By Jim Van Orden
Correspondent
“That’s as grand a bunch of kids as anybody could ever have to coach ” – Frank Hoffman
It was such a big game…you might call it New Jersey’s first high school “Super Bowl.” Perhaps the largest crowd to ever pack Maplewood’s Underhill Field assembled to watch two unbeaten football powerhouses— Columbia and Montclair— square off to prove which team deserved a shot at the state championship title.
That crisp autumn day 66 years ago—Saturday, October 27, 1951 — also was one of the most important challenges in Columbia Coach Frank Hoffman’s career. Great teams don’t come along very often for most coaches.

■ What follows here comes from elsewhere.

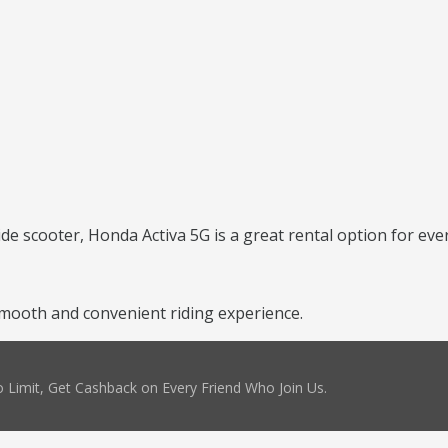
ide scooter, Honda Activa 5G is a great rental option for ever
mooth and convenient riding experience.
 Limit, Get Cashback on Every Friend Who Join Us.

After several mediocre seasons, Hoffman finally had a winner in his 1950 team, which lost only one game. But fickle fans were disappointed and wondered if he would ever field a state champion.
Most thought the 1950 Cougars, undefeated going into the Montclair game, was the best team in Columbia’s history. Some sports writers compared it to the 1926 and 1937 Cougars, teams that each lost only one game…but didn’t win the state championship. Standing in Columbia’s way in 1950—as it had during four previous seasons—was Montclair. The Mounties beat the Cougars to a pulp—45-13—and ruined their championship chances.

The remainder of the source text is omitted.